- _WHAT IS EXPECTED_: Within the records below, repeat each line exactly but keep every picture out of the copy.
GIVEN DATA START
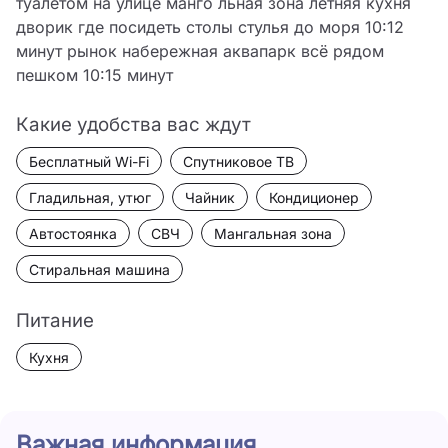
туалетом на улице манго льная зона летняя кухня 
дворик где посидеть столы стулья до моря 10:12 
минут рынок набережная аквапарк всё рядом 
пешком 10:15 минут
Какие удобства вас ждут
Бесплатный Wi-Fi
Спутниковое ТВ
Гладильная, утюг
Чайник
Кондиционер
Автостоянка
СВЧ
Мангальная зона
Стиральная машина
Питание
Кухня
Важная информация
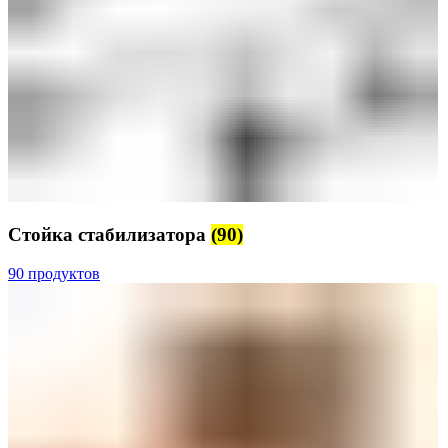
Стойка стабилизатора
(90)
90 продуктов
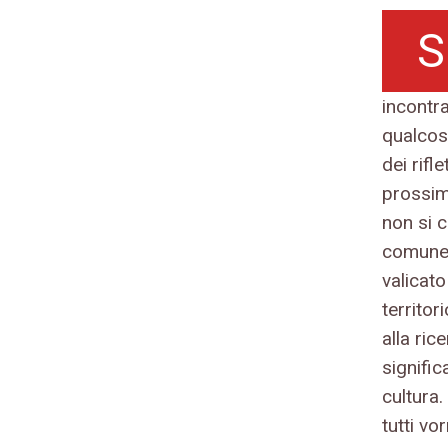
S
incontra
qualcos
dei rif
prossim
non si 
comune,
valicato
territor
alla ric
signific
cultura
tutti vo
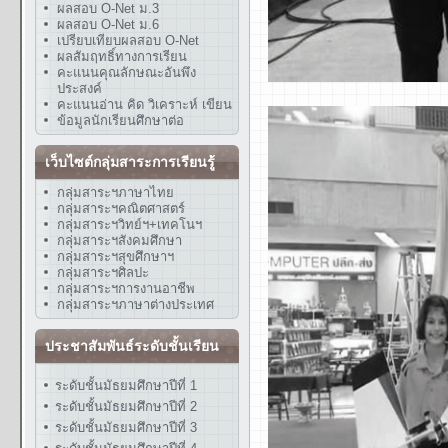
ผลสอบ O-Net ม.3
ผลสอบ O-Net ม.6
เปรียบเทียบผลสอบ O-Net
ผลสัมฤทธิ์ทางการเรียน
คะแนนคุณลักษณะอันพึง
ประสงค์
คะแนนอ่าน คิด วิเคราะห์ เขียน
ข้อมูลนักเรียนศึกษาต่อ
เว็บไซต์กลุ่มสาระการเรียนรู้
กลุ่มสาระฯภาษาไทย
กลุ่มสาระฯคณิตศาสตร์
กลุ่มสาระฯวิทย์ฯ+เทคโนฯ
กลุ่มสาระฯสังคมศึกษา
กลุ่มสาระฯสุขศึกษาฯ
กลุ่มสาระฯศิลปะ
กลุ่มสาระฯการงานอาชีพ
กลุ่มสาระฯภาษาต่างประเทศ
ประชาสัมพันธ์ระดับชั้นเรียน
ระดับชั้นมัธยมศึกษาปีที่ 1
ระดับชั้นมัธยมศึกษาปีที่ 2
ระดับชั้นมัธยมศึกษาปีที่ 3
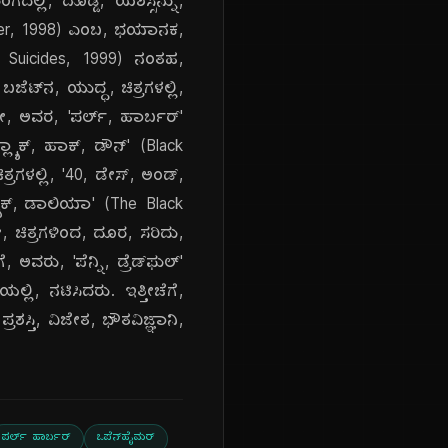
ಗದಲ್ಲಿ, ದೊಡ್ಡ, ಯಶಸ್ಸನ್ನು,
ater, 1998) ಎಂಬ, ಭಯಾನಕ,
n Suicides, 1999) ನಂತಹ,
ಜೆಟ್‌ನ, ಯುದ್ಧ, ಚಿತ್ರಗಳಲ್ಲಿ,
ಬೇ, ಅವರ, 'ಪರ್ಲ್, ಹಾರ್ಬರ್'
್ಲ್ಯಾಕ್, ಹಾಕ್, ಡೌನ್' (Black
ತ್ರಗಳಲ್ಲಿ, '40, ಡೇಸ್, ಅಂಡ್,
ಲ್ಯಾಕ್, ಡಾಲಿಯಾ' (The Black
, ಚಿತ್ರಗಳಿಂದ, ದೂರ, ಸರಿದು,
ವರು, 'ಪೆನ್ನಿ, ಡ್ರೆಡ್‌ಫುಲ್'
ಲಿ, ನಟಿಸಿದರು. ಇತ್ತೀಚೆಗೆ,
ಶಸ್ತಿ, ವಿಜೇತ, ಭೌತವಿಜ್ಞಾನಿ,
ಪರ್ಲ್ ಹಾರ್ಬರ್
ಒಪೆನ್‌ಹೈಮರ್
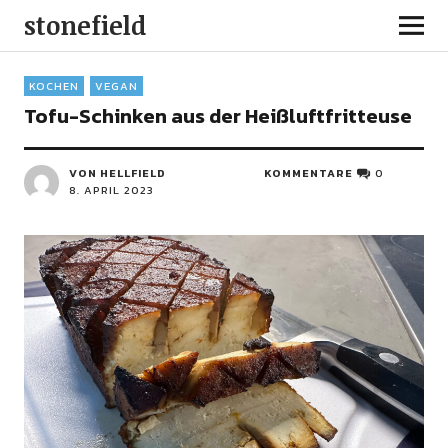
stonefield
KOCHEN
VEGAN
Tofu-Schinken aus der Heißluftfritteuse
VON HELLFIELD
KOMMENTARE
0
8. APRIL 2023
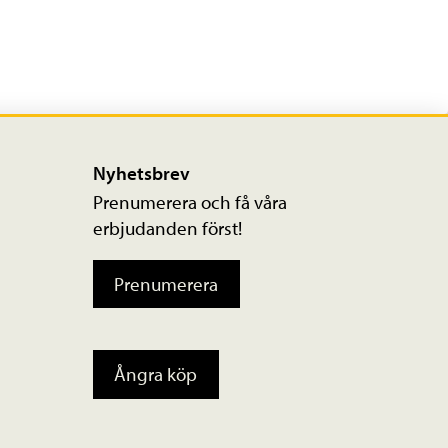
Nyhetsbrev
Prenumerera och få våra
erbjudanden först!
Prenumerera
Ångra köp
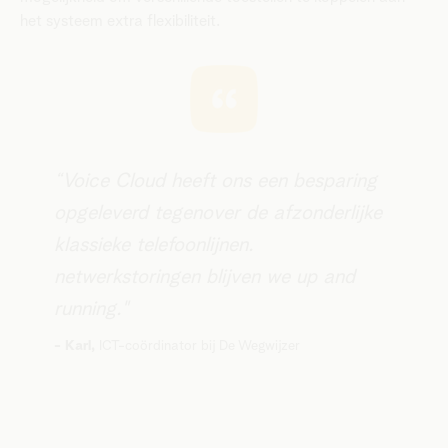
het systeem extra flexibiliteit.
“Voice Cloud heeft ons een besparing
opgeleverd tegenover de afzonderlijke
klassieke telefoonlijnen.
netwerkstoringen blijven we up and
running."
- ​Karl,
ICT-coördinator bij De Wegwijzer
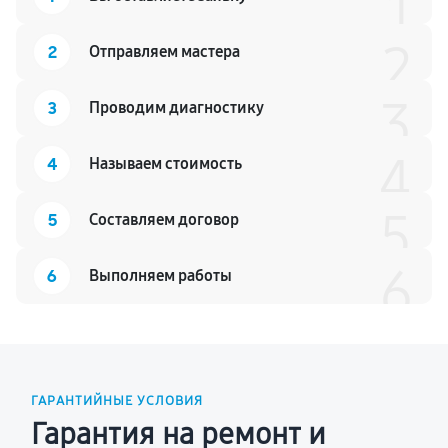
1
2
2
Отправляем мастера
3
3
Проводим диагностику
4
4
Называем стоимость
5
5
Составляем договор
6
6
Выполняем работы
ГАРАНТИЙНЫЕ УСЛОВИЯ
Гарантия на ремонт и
GIVEN DATA END
- _YOUR SOLUTION_:
туалетом на улице манго льная зона летняя кухня 
дворик где посидеть столы стулья до моря 10:12 
минут рынок набережная аквапарк всё рядом 
пешком 10:15 минут
Какие удобства вас ждут
Бесплатный Wi-Fi
Спутниковое ТВ
Гладильная, утюг
Чайник
Кондиционер
Автостоянка
СВЧ
Мангальная зона
Стиральная машина
Питание
Кухня
Важная информация
Стойка стабилизатора
(90)
90 продуктов
S
incontra
qualcos
dei rif
prossim
non si 
comune,
valicato
territor
alla ric
signific
cultura
tutti vo
ผลสอบ O-Net ม.3
ผลสอบ O-Net ม.6
เปรียบเทียบผลสอบ O-Net
ผลสัมฤทธิ์ทางการเรียน
คะแนนคุณลักษณะอันพึง
ประสงค์
คะแนนอ่าน คิด วิเคราะห์ เขียน
ข้อมูลนักเรียนศึกษาต่อ
เว็บไซต์กลุ่มสาระการเรียนรู้
กลุ่มสาระฯภาษาไทย
กลุ่มสาระฯคณิตศาสตร์
กลุ่มสาระฯวิทย์ฯ+เทคโนฯ
กลุ่มสาระฯสังคมศึกษา
กลุ่มสาระฯสุขศึกษาฯ
กลุ่มสาระฯศิลปะ
กลุ่มสาระฯการงานอาชีพ
กลุ่มสาระฯภาษาต่างประเทศ
ประชาสัมพันธ์ระดับชั้นเรียน
ระดับชั้นมัธยมศึกษาปีที่ 1
ระดับชั้นมัธยมศึกษาปีที่ 2
ระดับชั้นมัธยมศึกษาปีที่ 3
ಗದಲ್ಲಿ, ದೊಡ್ಡ, ಯಶಸ್ಸನ್ನು,
ater, 1998) ಎಂಬ, ಭಯಾನಕ,
n Suicides, 1999) ನಂತಹ,
ಜೆಟ್‌ನ, ಯುದ್ಧ, ಚಿತ್ರಗಳಲ್ಲಿ,
ಬೇ, ಅವರ, 'ಪರ್ಲ್, ಹಾರ್ಬರ್'
್ಲ್ಯಾಕ್, ಹಾಕ್, ಡೌನ್' (Black
ತ್ರಗಳಲ್ಲಿ, '40, ಡೇಸ್, ಅಂಡ್,
ಲ್ಯಾಕ್, ಡಾಲಿಯಾ' (The Black
, ಚಿತ್ರಗಳಿಂದ, ದೂರ, ಸರಿದು,
ವರು, 'ಪೆನ್ನಿ, ಡ್ರೆಡ್‌ಫುಲ್'
ಲಿ, ನಟಿಸಿದರು. ಇತ್ತೀಚೆಗೆ,
ಶಸ್ತಿ, ವಿಜೇತ, ಭೌತವಿಜ್ಞಾನಿ,
ಪರ್ಲ್ ಹಾರ್ಬರ್
ಒಪೆನ್‌ಹೈಮರ್
stonefield
KOCHEN
VEGAN
Tofu-Schinken aus der Heißluftfritteuse
VON HELLFIELD
KOMMENTARE
0
8. APRIL 2023
Nyhetsbrev
Prenumerera och få våra
erbjudanden först!
Prenumerera
Ångra köp
het systeem extra flexibiliteit.
“Voice Cloud heeft ons een besparing
opgeleverd tegenover de afzonderlijke
klassieke telefoonlijnen.
netwerkstoringen blijven we up and
running."
- ​Karl,
ICT-coördinator bij De Wegwijzer
1
2
2
Отправляем мастера
3
3
Проводим диагностику
4
4
Называем стоимость
5
5
Составляем договор
6
6
Выполняем работы
ГАРАНТИЙНЫЕ УСЛОВИЯ
Гарантия на ремонт и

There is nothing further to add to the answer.